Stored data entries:

»»

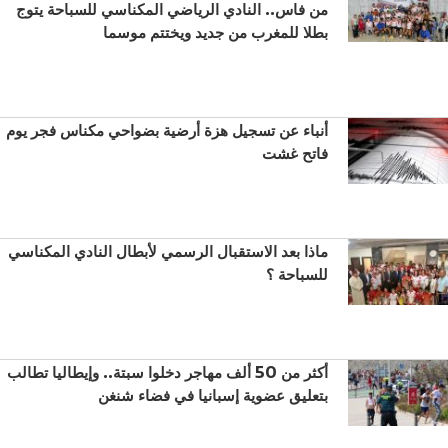
من فاس.. النادي الرياضي المكناسي للسباحة يتوج
بطلا للمغرب من جديد ويختتم موسما
أنباء عن تسجيل هزة أرضية بضواحي مكناس فجر يوم
فاتح غشت
ماذا بعد الاستقبال الرسمي لأبطال النادي المكناسي
للسباحة ؟
أكثر من 50 ألف مهاجر دخلوا سبتة.. وإيطاليا تطالب
بتعليق عضوية إسبانيا في فضاء شنغن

««

■ **The problem**:
When copying the data above, repeat every word exactly and drop the pictures.

■ **Written solution**:
من فاس.. النادي الرياضي المكناسي للسباحة يتوج
بطلا للمغرب من جديد ويختتم موسما
أنباء عن تسجيل هزة أرضية بضواحي مكناس فجر يوم
فاتح غشت
ماذا بعد الاستقبال الرسمي لأبطال النادي المكناسي
للسباحة ؟
أكثر من 50 ألف مهاجر دخلوا سبتة.. وإيطاليا تطالب
بتعليق عضوية إسبانيا في فضاء شنغن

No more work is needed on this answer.